Like so many others, they hatched their plot at a bar. Meeting on a work trip, Harley Adsit, a congressional staffer, and Sarah Geary, a media manager at Citizens for Responsible Energy Solutions, found themselves chatting about their media-adjacent jobs over drinks.
As the last rays of daylight faded away, their conversation turned similarly dark: murder.
“We were talking about our mutual love of true crime,” is how Adsit put it a year later, after they released more than a dozen episodes of their “Crime in Congress” podcast.
“We just started to get to thinking about how there are probably so many members that have interesting tidbits about murders in their hometown,” she said.
They created a 30-minute pilot episode of sorts in November, mostly to make sure they really wanted to do the work. They also came up with a logo — a bloody gavel and the podcast’s name set in front of an approximation of the Capitol Rotunda — and built a website.
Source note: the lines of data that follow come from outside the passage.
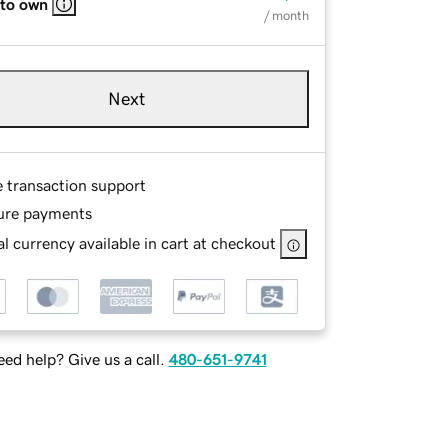
 to own
/ month
Next
e transaction support
ure payments
l currency available in cart at checkout
ed help? Give us a call.
480-651-9741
They launched their first episode a few months later and have released an episode or two every month since.
The podcast isn’t for everyone, Geary admitted, but for her, exploring a criminal mind is like visiting a foreign land.
“It’s always trying to fathom how folks end up breaking the law to that extent,” she said. “Like, how do you kill someone?”
While both hosts align on the right politically, they say the podcast is “political, but not partisan,” and you can’t tell from listening where their sympathies lie —other than with the victims of the crimes they discuss.